- **Task**:
Below are some records; print every one of them exactly.
Segment Open
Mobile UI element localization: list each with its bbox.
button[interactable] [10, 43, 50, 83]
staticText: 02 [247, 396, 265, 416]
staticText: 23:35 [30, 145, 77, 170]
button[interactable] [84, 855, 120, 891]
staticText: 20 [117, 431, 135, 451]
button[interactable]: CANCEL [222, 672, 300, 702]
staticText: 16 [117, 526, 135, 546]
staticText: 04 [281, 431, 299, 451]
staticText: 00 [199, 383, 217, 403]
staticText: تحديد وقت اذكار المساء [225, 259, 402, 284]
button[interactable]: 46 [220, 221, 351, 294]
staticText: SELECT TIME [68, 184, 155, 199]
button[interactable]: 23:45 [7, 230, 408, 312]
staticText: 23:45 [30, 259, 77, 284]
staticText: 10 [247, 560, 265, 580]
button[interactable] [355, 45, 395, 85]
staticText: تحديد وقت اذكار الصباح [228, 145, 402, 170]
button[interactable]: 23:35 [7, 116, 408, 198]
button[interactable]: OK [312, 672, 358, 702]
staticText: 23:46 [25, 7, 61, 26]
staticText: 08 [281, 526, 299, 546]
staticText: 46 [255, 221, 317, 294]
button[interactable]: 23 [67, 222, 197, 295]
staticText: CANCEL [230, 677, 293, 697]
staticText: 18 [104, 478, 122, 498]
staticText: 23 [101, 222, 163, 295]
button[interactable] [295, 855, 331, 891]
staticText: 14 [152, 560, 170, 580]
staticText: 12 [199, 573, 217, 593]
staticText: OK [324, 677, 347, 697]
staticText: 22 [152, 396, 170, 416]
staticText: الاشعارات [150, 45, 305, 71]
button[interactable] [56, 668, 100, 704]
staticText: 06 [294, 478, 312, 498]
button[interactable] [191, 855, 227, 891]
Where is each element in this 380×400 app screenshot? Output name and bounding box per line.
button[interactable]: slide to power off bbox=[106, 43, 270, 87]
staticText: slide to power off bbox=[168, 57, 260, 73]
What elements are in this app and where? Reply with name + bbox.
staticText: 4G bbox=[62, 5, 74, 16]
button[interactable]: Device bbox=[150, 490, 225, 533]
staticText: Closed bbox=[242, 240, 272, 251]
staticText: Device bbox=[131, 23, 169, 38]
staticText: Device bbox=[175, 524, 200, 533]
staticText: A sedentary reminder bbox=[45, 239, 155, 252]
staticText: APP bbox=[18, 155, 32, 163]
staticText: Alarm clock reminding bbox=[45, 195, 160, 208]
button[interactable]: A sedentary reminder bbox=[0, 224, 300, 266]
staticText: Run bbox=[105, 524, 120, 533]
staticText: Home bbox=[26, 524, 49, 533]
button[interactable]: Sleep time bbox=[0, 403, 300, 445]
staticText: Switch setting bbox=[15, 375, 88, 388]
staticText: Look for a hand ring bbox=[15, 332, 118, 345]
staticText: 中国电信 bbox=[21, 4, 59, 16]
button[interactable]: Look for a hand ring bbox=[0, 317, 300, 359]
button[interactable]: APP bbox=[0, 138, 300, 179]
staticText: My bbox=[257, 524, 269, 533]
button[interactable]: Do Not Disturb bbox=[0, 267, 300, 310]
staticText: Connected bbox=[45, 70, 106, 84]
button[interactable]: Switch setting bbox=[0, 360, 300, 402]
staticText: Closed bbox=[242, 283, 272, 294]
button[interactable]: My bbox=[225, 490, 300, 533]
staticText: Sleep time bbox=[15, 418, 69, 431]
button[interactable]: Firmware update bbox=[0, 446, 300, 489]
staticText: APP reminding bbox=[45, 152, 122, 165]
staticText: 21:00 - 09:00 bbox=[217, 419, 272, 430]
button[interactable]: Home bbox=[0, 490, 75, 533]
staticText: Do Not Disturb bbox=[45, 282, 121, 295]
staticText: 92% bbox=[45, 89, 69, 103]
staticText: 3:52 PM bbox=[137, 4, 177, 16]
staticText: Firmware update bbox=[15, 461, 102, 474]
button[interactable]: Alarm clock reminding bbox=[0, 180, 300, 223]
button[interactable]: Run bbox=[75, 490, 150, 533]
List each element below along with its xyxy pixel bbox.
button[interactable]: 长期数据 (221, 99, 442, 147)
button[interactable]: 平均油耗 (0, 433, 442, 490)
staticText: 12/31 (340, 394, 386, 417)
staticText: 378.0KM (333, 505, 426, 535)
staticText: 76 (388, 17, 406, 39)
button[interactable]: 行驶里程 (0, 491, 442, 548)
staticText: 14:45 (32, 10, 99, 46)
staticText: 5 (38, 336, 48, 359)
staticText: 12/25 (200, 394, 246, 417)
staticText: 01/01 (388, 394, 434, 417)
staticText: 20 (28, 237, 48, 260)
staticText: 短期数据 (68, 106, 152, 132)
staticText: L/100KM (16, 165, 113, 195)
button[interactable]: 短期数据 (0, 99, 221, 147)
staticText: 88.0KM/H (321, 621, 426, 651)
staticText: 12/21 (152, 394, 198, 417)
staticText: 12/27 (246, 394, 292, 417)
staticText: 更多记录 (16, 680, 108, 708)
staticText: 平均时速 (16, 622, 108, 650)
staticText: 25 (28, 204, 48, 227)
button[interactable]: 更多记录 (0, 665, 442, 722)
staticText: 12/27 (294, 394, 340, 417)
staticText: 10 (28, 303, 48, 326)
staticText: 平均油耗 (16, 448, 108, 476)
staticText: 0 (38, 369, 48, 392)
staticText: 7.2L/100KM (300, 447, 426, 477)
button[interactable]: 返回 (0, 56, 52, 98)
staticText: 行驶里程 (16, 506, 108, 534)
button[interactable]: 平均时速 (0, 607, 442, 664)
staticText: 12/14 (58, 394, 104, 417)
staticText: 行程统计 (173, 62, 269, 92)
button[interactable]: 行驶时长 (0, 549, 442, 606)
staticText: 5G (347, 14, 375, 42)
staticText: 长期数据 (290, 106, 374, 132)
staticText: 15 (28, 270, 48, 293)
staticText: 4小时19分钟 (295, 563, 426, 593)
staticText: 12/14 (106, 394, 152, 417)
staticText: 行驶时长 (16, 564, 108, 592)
Segment Closed
- **Exercise output**:
Mobile UI element localization: list each with its bbox.
button[interactable] [10, 43, 50, 83]
staticText: 02 [247, 396, 265, 416]
staticText: 23:35 [30, 145, 77, 170]
button[interactable] [84, 855, 120, 891]
staticText: 20 [117, 431, 135, 451]
button[interactable]: CANCEL [222, 672, 300, 702]
staticText: 16 [117, 526, 135, 546]
staticText: 04 [281, 431, 299, 451]
staticText: 00 [199, 383, 217, 403]
staticText: تحديد وقت اذكار المساء [225, 259, 402, 284]
button[interactable]: 46 [220, 221, 351, 294]
staticText: SELECT TIME [68, 184, 155, 199]
button[interactable]: 23:45 [7, 230, 408, 312]
staticText: 23:45 [30, 259, 77, 284]
staticText: 10 [247, 560, 265, 580]
button[interactable] [355, 45, 395, 85]
staticText: تحديد وقت اذكار الصباح [228, 145, 402, 170]
button[interactable]: 23:35 [7, 116, 408, 198]
button[interactable]: OK [312, 672, 358, 702]
staticText: 23:46 [25, 7, 61, 26]
staticText: 08 [281, 526, 299, 546]
staticText: 46 [255, 221, 317, 294]
button[interactable]: 23 [67, 222, 197, 295]
staticText: CANCEL [230, 677, 293, 697]
staticText: 18 [104, 478, 122, 498]
staticText: 23 [101, 222, 163, 295]
button[interactable] [295, 855, 331, 891]
staticText: 14 [152, 560, 170, 580]
staticText: 12 [199, 573, 217, 593]
staticText: OK [324, 677, 347, 697]
staticText: 22 [152, 396, 170, 416]
staticText: الاشعارات [150, 45, 305, 71]
button[interactable] [56, 668, 100, 704]
staticText: 06 [294, 478, 312, 498]
button[interactable] [191, 855, 227, 891]
Where is each element in this 380×400 app screenshot? Output name and bounding box per line.
button[interactable]: slide to power off bbox=[106, 43, 270, 87]
staticText: slide to power off bbox=[168, 57, 260, 73]
What elements are in this app and where? Reply with name + bbox.
staticText: 4G bbox=[62, 5, 74, 16]
button[interactable]: Device bbox=[150, 490, 225, 533]
staticText: Closed bbox=[242, 240, 272, 251]
staticText: Device bbox=[131, 23, 169, 38]
staticText: Device bbox=[175, 524, 200, 533]
staticText: A sedentary reminder bbox=[45, 239, 155, 252]
staticText: APP bbox=[18, 155, 32, 163]
staticText: Alarm clock reminding bbox=[45, 195, 160, 208]
button[interactable]: A sedentary reminder bbox=[0, 224, 300, 266]
staticText: Run bbox=[105, 524, 120, 533]
staticText: Home bbox=[26, 524, 49, 533]
button[interactable]: Sleep time bbox=[0, 403, 300, 445]
staticText: Switch setting bbox=[15, 375, 88, 388]
staticText: Look for a hand ring bbox=[15, 332, 118, 345]
staticText: 中国电信 bbox=[21, 4, 59, 16]
button[interactable]: Look for a hand ring bbox=[0, 317, 300, 359]
button[interactable]: APP bbox=[0, 138, 300, 179]
staticText: My bbox=[257, 524, 269, 533]
button[interactable]: Do Not Disturb bbox=[0, 267, 300, 310]
staticText: Connected bbox=[45, 70, 106, 84]
button[interactable]: Switch setting bbox=[0, 360, 300, 402]
staticText: Closed bbox=[242, 283, 272, 294]
button[interactable]: My bbox=[225, 490, 300, 533]
staticText: Sleep time bbox=[15, 418, 69, 431]
button[interactable]: Firmware update bbox=[0, 446, 300, 489]
staticText: APP reminding bbox=[45, 152, 122, 165]
staticText: 21:00 - 09:00 bbox=[217, 419, 272, 430]
button[interactable]: Home bbox=[0, 490, 75, 533]
staticText: Do Not Disturb bbox=[45, 282, 121, 295]
staticText: 92% bbox=[45, 89, 69, 103]
staticText: 3:52 PM bbox=[137, 4, 177, 16]
staticText: Firmware update bbox=[15, 461, 102, 474]
button[interactable]: Alarm clock reminding bbox=[0, 180, 300, 223]
button[interactable]: Run bbox=[75, 490, 150, 533]
List each element below along with its xyxy pixel bbox.
button[interactable]: 长期数据 (221, 99, 442, 147)
button[interactable]: 平均油耗 (0, 433, 442, 490)
staticText: 12/31 (340, 394, 386, 417)
staticText: 378.0KM (333, 505, 426, 535)
staticText: 76 (388, 17, 406, 39)
button[interactable]: 行驶里程 (0, 491, 442, 548)
staticText: 14:45 (32, 10, 99, 46)
staticText: 5 (38, 336, 48, 359)
staticText: 12/25 (200, 394, 246, 417)
staticText: 01/01 (388, 394, 434, 417)
staticText: 20 (28, 237, 48, 260)
staticText: 短期数据 (68, 106, 152, 132)
staticText: L/100KM (16, 165, 113, 195)
button[interactable]: 短期数据 (0, 99, 221, 147)
staticText: 88.0KM/H (321, 621, 426, 651)
staticText: 12/21 (152, 394, 198, 417)
staticText: 12/27 (246, 394, 292, 417)
staticText: 更多记录 (16, 680, 108, 708)
staticText: 平均时速 (16, 622, 108, 650)
staticText: 25 (28, 204, 48, 227)
button[interactable]: 更多记录 (0, 665, 442, 722)
staticText: 12/27 (294, 394, 340, 417)
staticText: 10 (28, 303, 48, 326)
staticText: 平均油耗 (16, 448, 108, 476)
staticText: 0 (38, 369, 48, 392)
staticText: 7.2L/100KM (300, 447, 426, 477)
button[interactable]: 返回 (0, 56, 52, 98)
staticText: 行驶里程 (16, 506, 108, 534)
button[interactable]: 平均时速 (0, 607, 442, 664)
staticText: 12/14 (58, 394, 104, 417)
staticText: 行程统计 (173, 62, 269, 92)
button[interactable]: 行驶时长 (0, 549, 442, 606)
staticText: 5G (347, 14, 375, 42)
staticText: 长期数据 (290, 106, 374, 132)
staticText: 15 (28, 270, 48, 293)
staticText: 4小时19分钟 (295, 563, 426, 593)
staticText: 12/14 (106, 394, 152, 417)
staticText: 行驶时长 (16, 564, 108, 592)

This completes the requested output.